Statistical data were analyzed using the SPSS 16.0 software (SPSS, Chicago, IL, USA). The results of 50% withdrawal threshold and cumulative pain score were presented as median and interquartile range. The data between testing days within groups were analyzed using Friedman test, followed by Wilcoxon matched pairs test, while the Mann-Whitney U test was used between groups. The results of WLT were presented as mean ± SD, and the two-sample t test was used between and within groups. For neuron quantification, group means were compared by one-way analysis of variance followed by Levene's post hoc test for pairwise comparisons, and significance was determined as P < 0.05.
| Results|| |
Intrathecal bumetanide decreased cumulative pain scores in a rat model of incisional pain
Both in the control and bumetanide groups, the cumulative pain scores were significantly increased following incision (P < 0.001). There was no significant difference in baseline scores between these two groups (P > 0.05). However, after incision, the scores of the bumetanide group were significantly lower than the control group (P < 0.01 for days 1, 2, 3, 5 post-incision groups). The difference on days 4 and 5 post-incision was not significant (P > 0.05; [Figure 1]A).
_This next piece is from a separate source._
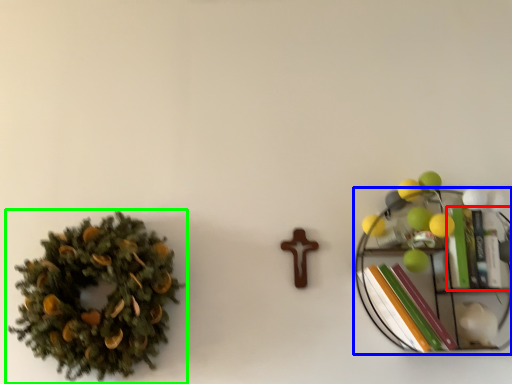 Question: Estimate the real-world distances between objects in this image. Which object is closer to book (highlighted by a red box), shelf (highlighted by a blue box) or houseplant (highlighted by a green box)?

Choices:
 (A) shelf
 (B) houseplant

Answer: (A)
|Figure 1: Intrathecal bumetanide alleviated rat incisional pain.|
(A-C) The control (C) group received intrathecal artificial cerebral spinal fluid vehicle (20 μL) just prior to incision. The bumetanide group received intrathecal bumetanide (100 μg/20 just prior to incision. Data were expressed as mean ± SD. n = 6, *P < 0.05, vs. control group. (A) Intrathecal bumetanide decreased cumulative pain score following incision. The cumulative pain score was between 0 and 24 according to the degree of rest pain. D1 through to D6 represented the first to sixth days after incision, respectively. Data are presented as median and interquartile range and Mann-Whitney U test was used to compare the cumulative pain scores between groups. (B) Intrathecal bumetanide increased thermal withdrawal latency following incision. Paw withdrawal latency time was recorded as the average of three trials using the withdrawal test to a thermal noxious stimulus. D1 through to D6 represented the first to sixth days after incision, respectively. Two-sample t test was used to compare the thermal withdrawal latencies between groups. (C) Intrathecal bumetanide increased 50% probability withdrawal threshold following incision. The 50% probability withdrawal threshold was determined using the modified up-down method of Dixon. D1 through to D6 represented the first to sixth days after incision, respectively. Data are presented as median and interquartile range and Mann-Whitney U test was used to compare the 50% probability withdrawal thresholds between groups.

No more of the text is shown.